## Instructions to follow
Only the text of the entries below should be returned, exactly as given, without pictures.

## Exercise materials
***
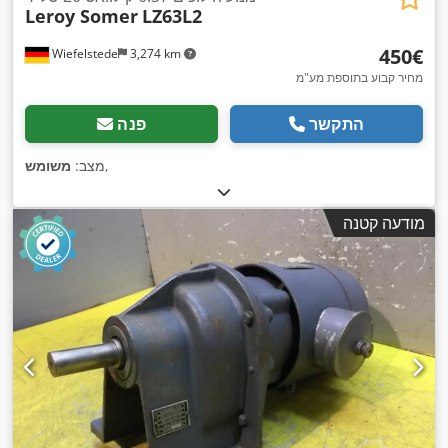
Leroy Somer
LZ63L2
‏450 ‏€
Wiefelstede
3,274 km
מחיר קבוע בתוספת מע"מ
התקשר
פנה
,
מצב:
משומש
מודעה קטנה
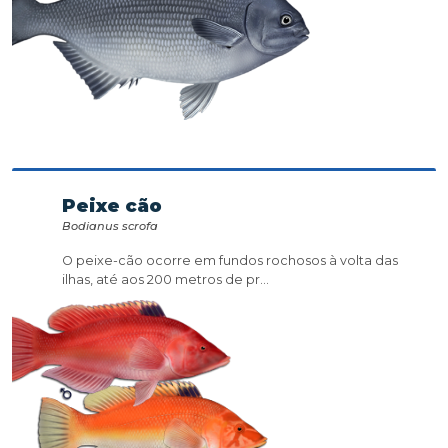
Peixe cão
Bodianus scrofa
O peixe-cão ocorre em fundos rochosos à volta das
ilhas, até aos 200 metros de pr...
***
## Finished exercise
Leroy Somer
LZ63L2
‏450 ‏€
Wiefelstede
3,274 km
מחיר קבוע בתוספת מע"מ
התקשר
פנה
,
מצב:
משומש
מודעה קטנה
Peixe cão
Bodianus scrofa
O peixe-cão ocorre em fundos rochosos à volta das
ilhas, até aos 200 metros de pr...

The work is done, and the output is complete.